L’Autorità Garante della Concorrenza e del Mercato, nota come Antitrust, ha recentemente emesso una sanzione di oltre 255 milioni di euro nei confronti di Ryanair Dac, in solido con la controllante Ryanair Holdings plc. Questo provvedimento è il risultato di un’accusa di abuso di posizione dominante, comportamento che si sarebbe protratto da aprile 2023 fino ad almeno aprile 2025.
La strategia di Ryanair in tre fasi
L’Antitrust ha ritenuto che Ryanair abbia attuato una strategia articolata per ostacolare l’acquisto di voli attraverso il proprio sito ryanair.com da parte delle agenzie di viaggio online (OTA) e fisiche. Questo comportamento è stato particolarmente evidente quando i biglietti venivano abbinati a voli di altre compagnie o a servizi turistici e assicurativi.
Secondo le indagini, Ryanair detiene una posizione preminente nel mercato dei servizi di trasporto aereo di linea passeggeri in arrivo e partenza dall’Italia. Questo status è supportato da una quota di mercato compresa tra il 38% e il 40% dei passeggeri trasportati, insieme ad altri fattori che evidenziano la capacità della compagnia di operare in modo autonomo rispetto ai concorrenti e ai consumatori.
L’istruttoria ha delineato una strategia implementata in tre fasi. Nella prima fase, a partire dalla primavera del 2023, Ryanair ha introdotto procedure di riconoscimento facciale per i passeggeri che avevano acquistato biglietti tramite agenzie. Questa mossa ha reso più complicato il processo di acquisto per le OTA.
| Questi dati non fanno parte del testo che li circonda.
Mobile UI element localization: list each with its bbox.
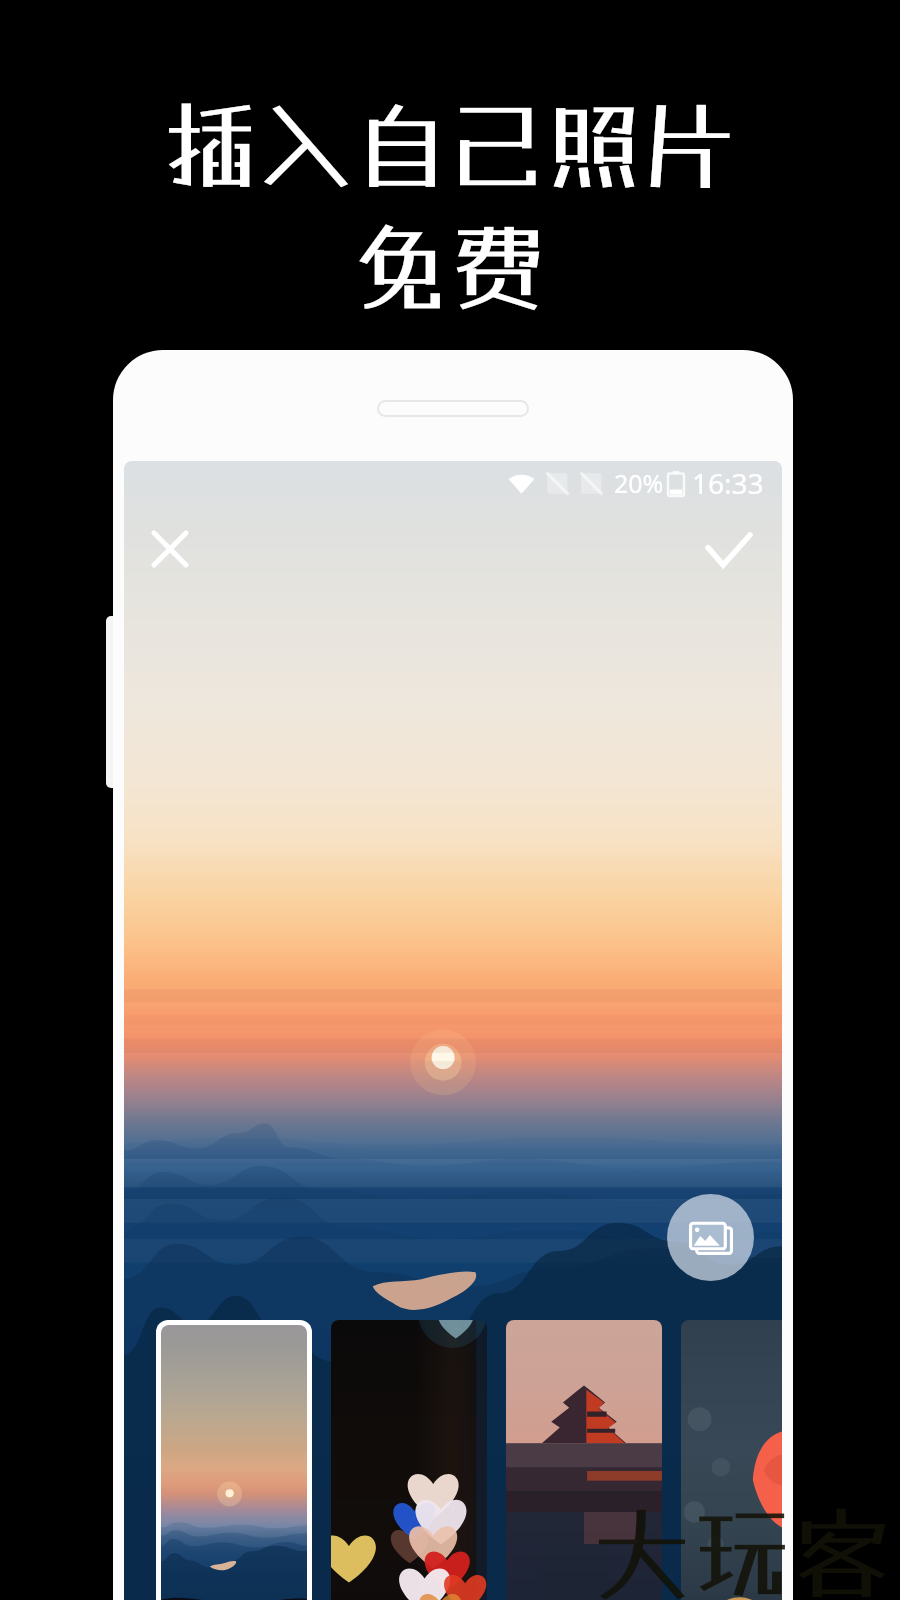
button[interactable]: Close xyxy=(138,517,202,581)
button[interactable]: Choose photo xyxy=(667,1194,754,1281)
staticText: 大玩客 xyxy=(592,1494,892,1600)
staticText: 20% xyxy=(614,466,664,500)
button[interactable]: Heart bokeh photo xyxy=(331,1320,487,1600)
button[interactable]: Sunset photo, selected xyxy=(161,1325,307,1600)
button[interactable]: Forbidden City photo xyxy=(506,1320,662,1600)
staticText: 16:33 xyxy=(692,464,764,502)
staticText: 免费 xyxy=(354,211,546,324)
button[interactable]: Rose photo xyxy=(681,1320,782,1600)
staticText: 插入自己照片 xyxy=(162,89,738,202)
button[interactable]: Confirm xyxy=(694,515,764,585)
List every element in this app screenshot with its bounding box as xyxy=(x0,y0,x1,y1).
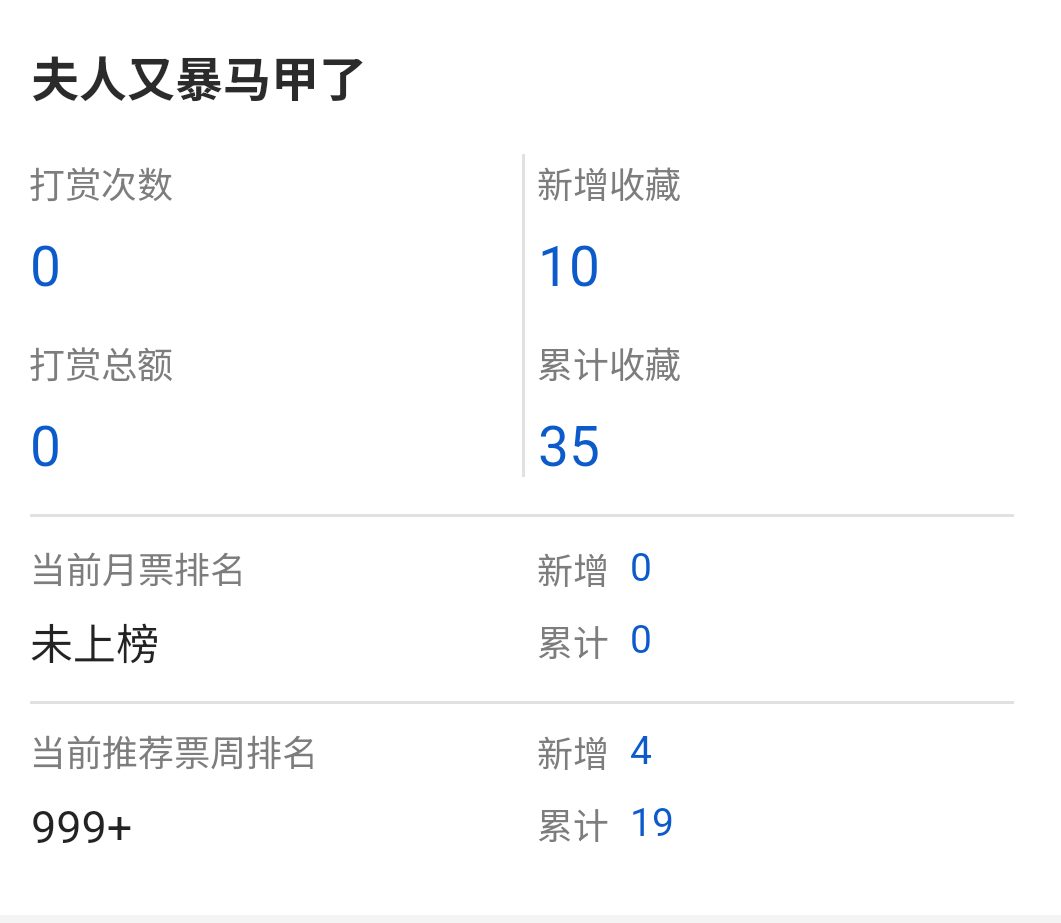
staticText: 当前推荐票周排名 xyxy=(30,724,319,776)
button[interactable]: 当前推荐票周排名 999+ 新增 4 累计 19 xyxy=(0,700,1061,884)
staticText: 35 xyxy=(538,415,600,479)
staticText: 999+ xyxy=(31,801,133,854)
staticText: 0 xyxy=(30,235,61,299)
button[interactable]: 累计收藏 35 xyxy=(536,330,1016,500)
staticText: 19 xyxy=(630,800,674,846)
staticText: 累计 xyxy=(537,614,610,666)
button[interactable]: 新增收藏 10 xyxy=(536,150,1016,320)
staticText: 打赏次数 xyxy=(29,156,174,208)
staticText: 新增 xyxy=(537,542,610,594)
staticText: 4 xyxy=(630,728,652,774)
staticText: 未上榜 xyxy=(30,610,159,672)
staticText: 新增 xyxy=(537,725,610,777)
button[interactable]: 打赏次数 0 xyxy=(28,150,508,320)
staticText: 夫人又暴马甲了 xyxy=(31,41,368,111)
staticText: 当前月票排名 xyxy=(30,541,247,593)
button[interactable]: 作品 夫人又暴马甲了 xyxy=(29,36,389,108)
staticText: 打赏总额 xyxy=(29,336,174,388)
staticText: 0 xyxy=(630,617,652,663)
staticText: 10 xyxy=(538,235,600,299)
button[interactable]: 当前月票排名 未上榜 新增 0 累计 0 xyxy=(0,517,1061,701)
staticText: 0 xyxy=(630,545,652,591)
staticText: 累计收藏 xyxy=(537,336,682,388)
staticText: 累计 xyxy=(537,797,610,849)
button[interactable]: 打赏总额 0 xyxy=(28,330,508,500)
staticText: 新增收藏 xyxy=(537,156,682,208)
staticText: 0 xyxy=(30,415,61,479)
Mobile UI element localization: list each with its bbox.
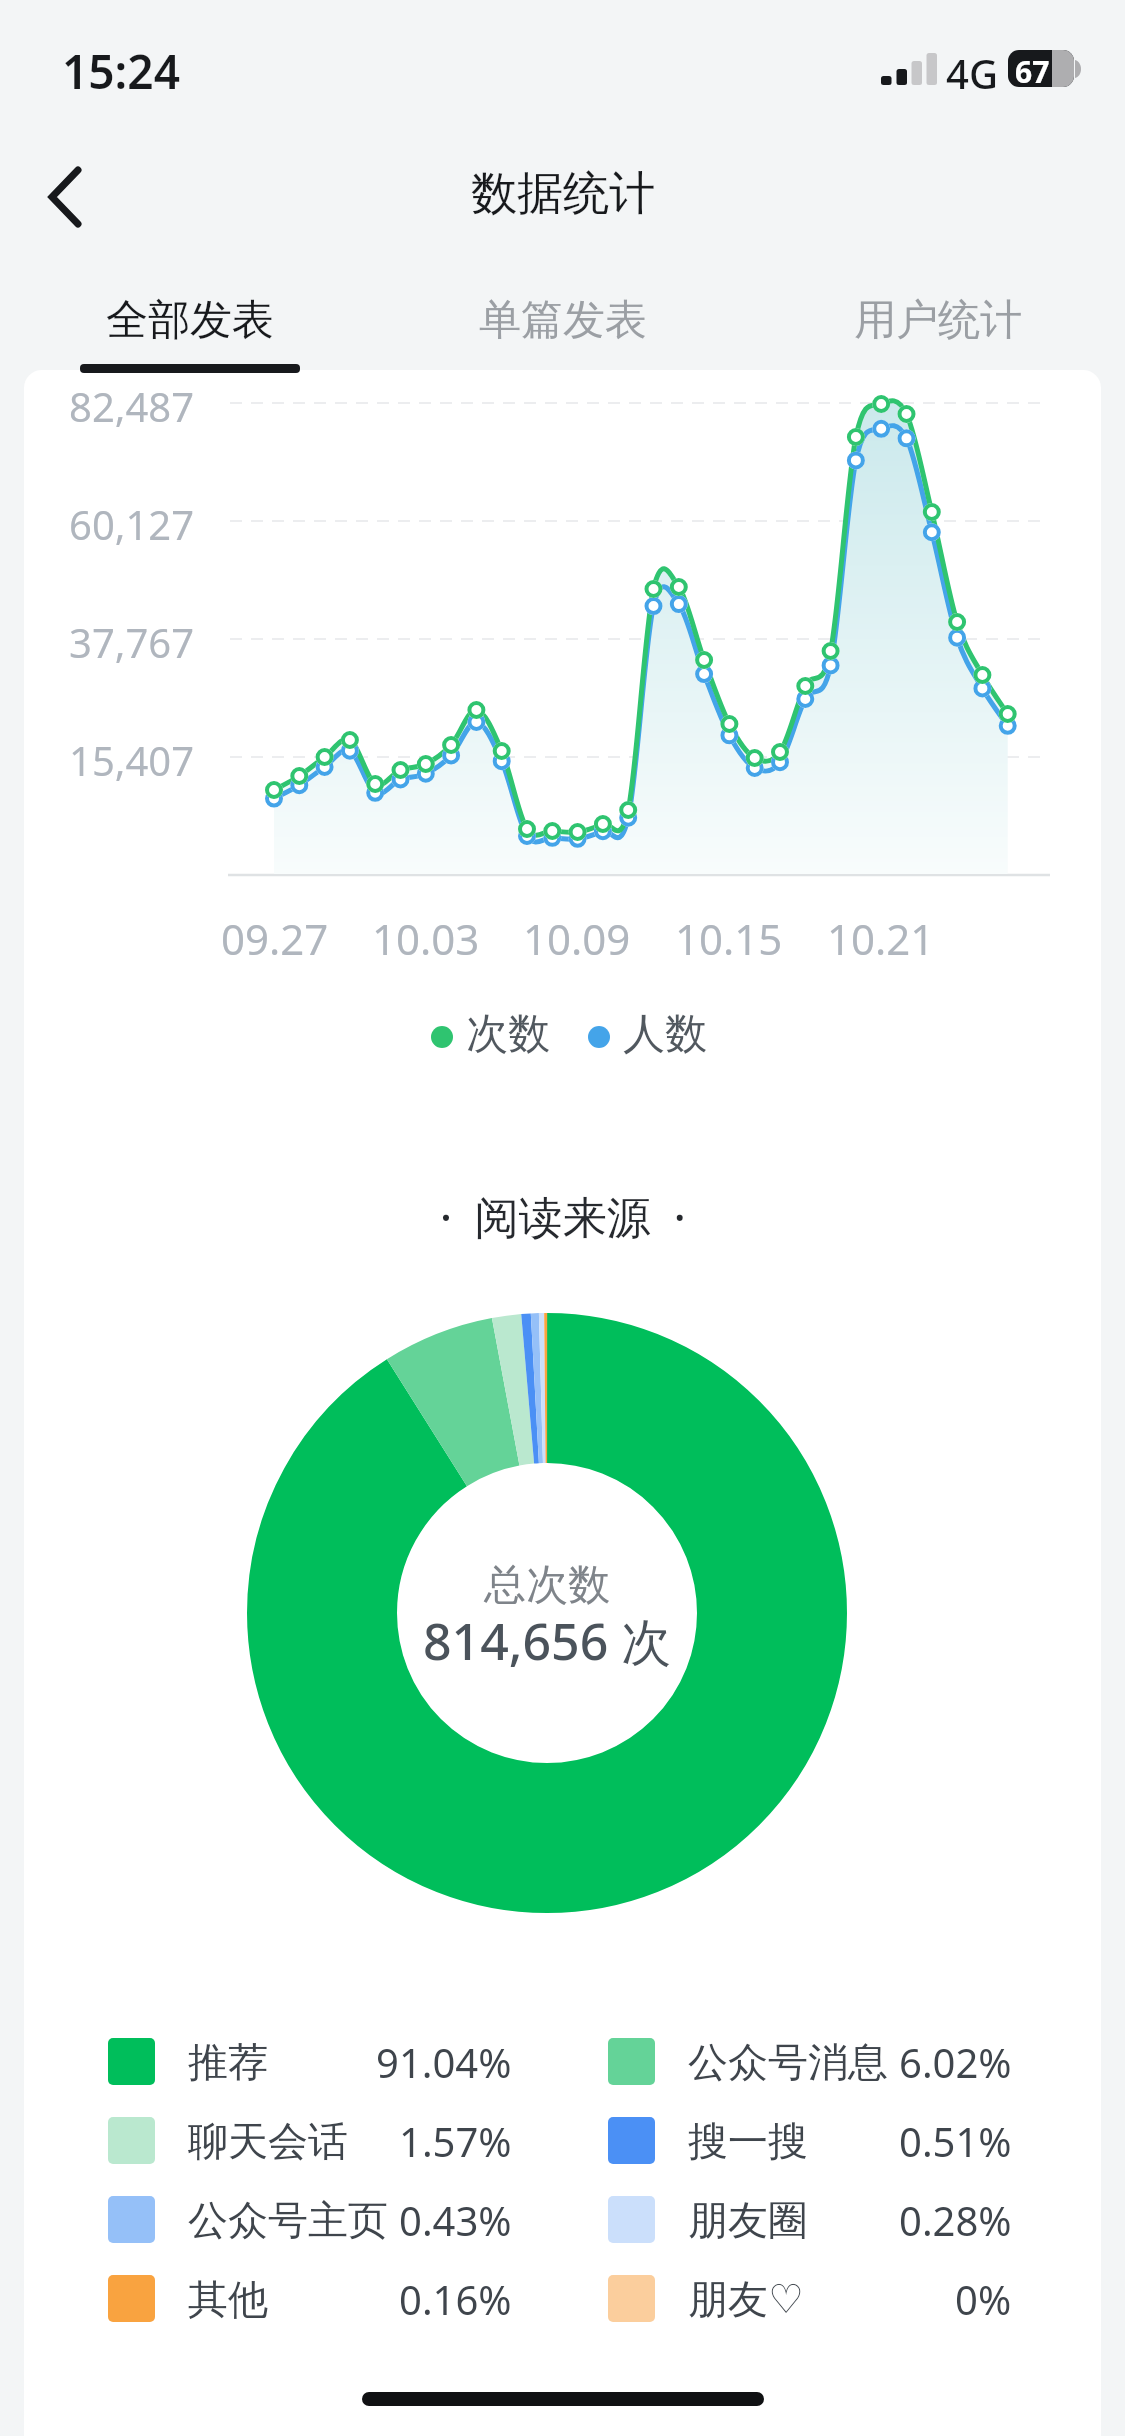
staticText: 数据统计	[471, 165, 655, 223]
staticText: 0.28%	[899, 2193, 1012, 2247]
staticText: 聊天会话	[188, 2116, 348, 2166]
staticText: 37,767	[69, 615, 195, 663]
button[interactable]: 单篇发表	[463, 280, 663, 360]
staticText: 朋友♡	[688, 2274, 804, 2324]
staticText: 全部发表	[106, 294, 274, 347]
staticText: 10.21	[827, 910, 935, 960]
staticText: 0.16%	[399, 2272, 512, 2326]
staticText: 0.43%	[399, 2193, 512, 2247]
staticText: 0.51%	[899, 2114, 1012, 2168]
staticText: 4G	[946, 46, 998, 100]
staticText: 10.15	[675, 910, 783, 960]
staticText: 814,656 次	[423, 1607, 672, 1675]
staticText: 单篇发表	[479, 294, 647, 347]
staticText: 91.04%	[376, 2035, 512, 2089]
staticText: 10.09	[523, 910, 631, 960]
staticText: 1.57%	[399, 2114, 512, 2168]
staticText: 10.03	[372, 910, 480, 960]
staticText: 人数	[623, 1008, 707, 1061]
staticText: 82,487	[69, 379, 195, 427]
staticText: 朋友圈	[688, 2195, 808, 2245]
staticText: 15,407	[69, 733, 195, 781]
staticText: 次数	[466, 1008, 550, 1061]
staticText: 09.27	[221, 910, 329, 960]
staticText: 0%	[955, 2272, 1012, 2326]
staticText: 用户统计	[854, 294, 1022, 347]
button[interactable]: 全部发表	[90, 280, 290, 360]
button[interactable]: 用户统计	[838, 280, 1038, 360]
staticText: 67	[1015, 51, 1050, 87]
staticText: 60,127	[69, 497, 195, 545]
staticText: 推荐	[188, 2037, 268, 2087]
staticText: 15:24	[62, 40, 180, 103]
staticText: 总次数	[484, 1559, 610, 1612]
button[interactable]	[30, 155, 110, 235]
staticText: · 阅读来源 ·	[440, 1186, 686, 1246]
staticText: 公众号主页	[188, 2195, 388, 2245]
staticText: 其他	[188, 2274, 268, 2324]
staticText: 搜一搜	[688, 2116, 808, 2166]
staticText: 6.02%	[899, 2035, 1012, 2089]
staticText: 公众号消息	[688, 2037, 888, 2087]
Nella seconda fase, tra la fine del 2023 e l’inizio del 2024, la compagnia aerea ha interrotto in modo totale o intermittente le prenotazioni effettuate dalle agenzie. Questo è stato realizzato anche attraverso il blocco dei pagamenti e la cancellazione massiva di account associati alle OTA, creando ulteriori ostacoli per le agenzie di viaggio.
Infine, nella terza fase, Ryanair ha imposto accordi di partnership con le agenzie online e ha lanciato il programma Travel Agent Direct per quelle fisiche, introducendo condizioni restrittive che limitavano la possibilità di combinare i voli Ryanair con altri servizi.
Ripristino della concorrenza nel mercato
Solo ad aprile 2025, con la disponibilità di API e soluzioni informatiche integrate, l’Autorità ha osservato che le condizioni per una concorrenza più equa nel mercato dei servizi turistici potrebbero essere state ripristinate.
L’Antitrust ha concluso che le azioni di Ryanair hanno ostacolato significativamente l’attività delle agenzie di viaggio, riducendo la concorrenza e influenzando negativamente la qualità e quantità dei servizi offerti ai consumatori. Questo intervento dell’Autorità rappresenta un passo importante per garantire un mercato più equo e competitivo nel settore del trasporto aereo.